__Exercise description__.
The records appear below. Set down exactly each line from the one that contains "Договір з Фондом держмайна" through the last, both included.

::: Data for this task :::

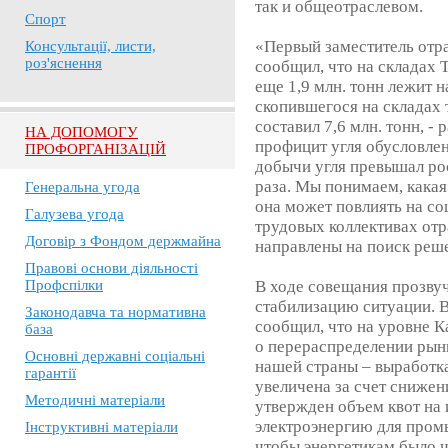
так и общеотраслевом.
Спорт
«Первый заместитель отр
Консультації, листи,
роз'яснення
сообщил, что на складах Т
еще 1,9 млн. тонн лежит 
скопившегося на складах 
составил 7,6 млн. тонн, -
НА ДОПОМОГУ
профицит угля обусловлен
ПРОФОРГАНІЗАЦІЙ
добычи угля превышал рос
раза. Мы понимаем, какая
Генеральна угода
она может повлиять на с
Галузева угода
трудовых коллективах отр
Договір з Фондом держмайна
направлены на поиск реш
Правові основи діяльності
Профспілки
В ходе совещания прозвуч
стабилизацию ситуации. 
Законодавча та нормативна
сообщил, что на уровне 
база
о перераспределении рын
Основні державні соціальні
нашей страны – выработка
гарантії
увеличена за счет снижен
Методичні матеріали
утвержден объем квот на 
электроэнергию для пром
Інструктивні матеріали
чтобы энергетикам было ч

:::

__Result of this task__.
Договір з Фондом держмайна
направлены на поиск реш
Правові основи діяльності
Профспілки
В ходе совещания прозвуч
стабилизацию ситуации. 
Законодавча та нормативна
сообщил, что на уровне 
база
о перераспределении рын
Основні державні соціальні
нашей страны – выработка
гарантії
увеличена за счет снижен
Методичні матеріали
утвержден объем квот на 
электроэнергию для пром
Інструктивні матеріали
чтобы энергетикам было ч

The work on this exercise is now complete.